Access Boston portal (City of Boston/YouTube)

2019 Government Innovation Awards

An identity crisis no more

Two years of work, three tools and 22,000 employees added up to one new identity and access management program. Called Access Boston, it centralizes reliable access to information and technology resources while increasing security.

The city’s cybersecurity team combined SailPoint’s IdentityIQ, Ping Identity’s suite of tools and Radiant Logic’s RadiantOne FID into a self-service portal. City employees can now access many central applications that the Department of Innovation and Technology runs, such as intranet and building maintenance requests, with a single sign-on — in other words, “all those things that were disparate and in various places,” said Gretchen Grozier, the department’s project manager.

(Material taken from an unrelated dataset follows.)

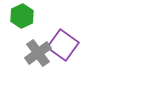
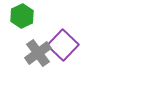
purple square: rotated 8 degrees clockwise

In addition, Access Boston works on any device, a boon to the many employees who rarely see an office. For instance, parking inspectors, who are in the field all day, can use mobile devices to request a day off, change their personal email address or update their marital status.

“It’s been really helpful for people who aren’t hardcore computer users” to be able to access city applications and data without making a trip to the office, Grozier said.

Access Boston, which went live in April, relies on a stronger password policy that features multifactor authentication, role-based privileges and automated termination of access when employees leave their city jobs.

“We secured our technology systems, but we also provide convenient and reliable access for end users, which was really important to making sure that everything is really, really secure,” Grozier said.